____ Supplied material

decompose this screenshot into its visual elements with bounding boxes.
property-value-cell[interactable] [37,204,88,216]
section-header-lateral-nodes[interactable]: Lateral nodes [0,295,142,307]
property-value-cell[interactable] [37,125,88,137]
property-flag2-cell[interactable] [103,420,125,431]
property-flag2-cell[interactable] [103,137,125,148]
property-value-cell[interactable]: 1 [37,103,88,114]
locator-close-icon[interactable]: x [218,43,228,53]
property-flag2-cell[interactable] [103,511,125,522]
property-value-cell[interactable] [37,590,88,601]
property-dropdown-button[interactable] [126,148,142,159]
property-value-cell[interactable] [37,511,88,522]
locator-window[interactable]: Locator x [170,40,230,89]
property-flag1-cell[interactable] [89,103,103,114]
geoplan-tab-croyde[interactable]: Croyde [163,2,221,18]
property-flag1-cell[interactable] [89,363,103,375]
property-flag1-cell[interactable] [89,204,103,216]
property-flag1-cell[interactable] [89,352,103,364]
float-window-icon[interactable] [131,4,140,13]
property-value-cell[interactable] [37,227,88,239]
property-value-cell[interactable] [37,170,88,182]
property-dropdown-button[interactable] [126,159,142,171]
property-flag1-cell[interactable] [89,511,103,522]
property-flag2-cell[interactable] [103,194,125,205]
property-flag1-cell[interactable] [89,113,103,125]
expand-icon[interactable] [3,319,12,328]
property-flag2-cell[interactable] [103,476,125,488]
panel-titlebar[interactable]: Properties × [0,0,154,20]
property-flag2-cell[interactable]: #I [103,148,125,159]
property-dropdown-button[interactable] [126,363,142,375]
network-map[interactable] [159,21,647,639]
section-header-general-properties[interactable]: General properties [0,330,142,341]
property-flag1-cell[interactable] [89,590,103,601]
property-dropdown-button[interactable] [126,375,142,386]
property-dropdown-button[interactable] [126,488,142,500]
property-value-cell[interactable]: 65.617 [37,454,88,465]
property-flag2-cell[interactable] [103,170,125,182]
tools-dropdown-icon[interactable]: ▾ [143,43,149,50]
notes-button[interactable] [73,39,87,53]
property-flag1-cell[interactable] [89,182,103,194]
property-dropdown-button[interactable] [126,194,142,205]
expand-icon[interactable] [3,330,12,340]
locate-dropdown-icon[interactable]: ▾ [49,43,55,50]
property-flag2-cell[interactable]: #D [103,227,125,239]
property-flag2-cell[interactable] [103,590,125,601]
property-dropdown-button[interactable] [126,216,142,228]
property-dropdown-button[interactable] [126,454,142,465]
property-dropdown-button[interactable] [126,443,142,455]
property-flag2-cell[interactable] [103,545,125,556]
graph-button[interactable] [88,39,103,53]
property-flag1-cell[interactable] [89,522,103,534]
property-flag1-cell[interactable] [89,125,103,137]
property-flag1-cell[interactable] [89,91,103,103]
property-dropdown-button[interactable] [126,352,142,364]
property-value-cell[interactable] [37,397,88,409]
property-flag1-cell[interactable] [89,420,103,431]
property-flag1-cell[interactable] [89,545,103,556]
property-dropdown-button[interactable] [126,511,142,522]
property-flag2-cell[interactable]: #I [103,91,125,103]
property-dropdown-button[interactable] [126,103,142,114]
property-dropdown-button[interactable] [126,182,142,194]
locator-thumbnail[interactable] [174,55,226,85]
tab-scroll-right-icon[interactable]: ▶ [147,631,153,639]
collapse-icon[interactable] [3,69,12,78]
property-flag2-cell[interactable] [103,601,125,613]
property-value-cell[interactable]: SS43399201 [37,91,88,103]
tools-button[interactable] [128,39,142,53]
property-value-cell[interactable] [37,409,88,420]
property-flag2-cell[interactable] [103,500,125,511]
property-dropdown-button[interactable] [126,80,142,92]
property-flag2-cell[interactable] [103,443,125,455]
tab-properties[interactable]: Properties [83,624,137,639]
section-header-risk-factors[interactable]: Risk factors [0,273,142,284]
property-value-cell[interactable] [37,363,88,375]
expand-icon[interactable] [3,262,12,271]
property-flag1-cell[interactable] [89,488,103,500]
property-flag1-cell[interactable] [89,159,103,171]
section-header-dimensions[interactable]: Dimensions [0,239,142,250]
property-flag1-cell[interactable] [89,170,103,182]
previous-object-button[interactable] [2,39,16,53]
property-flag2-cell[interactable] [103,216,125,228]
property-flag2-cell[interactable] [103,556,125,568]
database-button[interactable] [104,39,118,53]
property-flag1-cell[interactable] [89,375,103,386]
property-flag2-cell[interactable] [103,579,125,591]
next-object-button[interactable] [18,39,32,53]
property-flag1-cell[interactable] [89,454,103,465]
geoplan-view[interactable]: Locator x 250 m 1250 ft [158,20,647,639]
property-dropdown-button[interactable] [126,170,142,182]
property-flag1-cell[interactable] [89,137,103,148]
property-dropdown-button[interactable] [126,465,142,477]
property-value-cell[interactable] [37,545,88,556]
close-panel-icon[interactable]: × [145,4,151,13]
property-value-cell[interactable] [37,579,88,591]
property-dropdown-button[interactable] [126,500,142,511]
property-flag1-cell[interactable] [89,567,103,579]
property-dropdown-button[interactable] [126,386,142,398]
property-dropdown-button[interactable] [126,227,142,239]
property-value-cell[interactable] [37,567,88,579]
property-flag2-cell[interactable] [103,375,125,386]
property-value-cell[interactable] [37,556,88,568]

________

Task instructions:
Lines from the entries that contain the string "window" must be found and copied.

Exercise answer:
locator-window[interactable]: Locator x [170,40,230,89]
float-window-icon[interactable] [131,4,140,13]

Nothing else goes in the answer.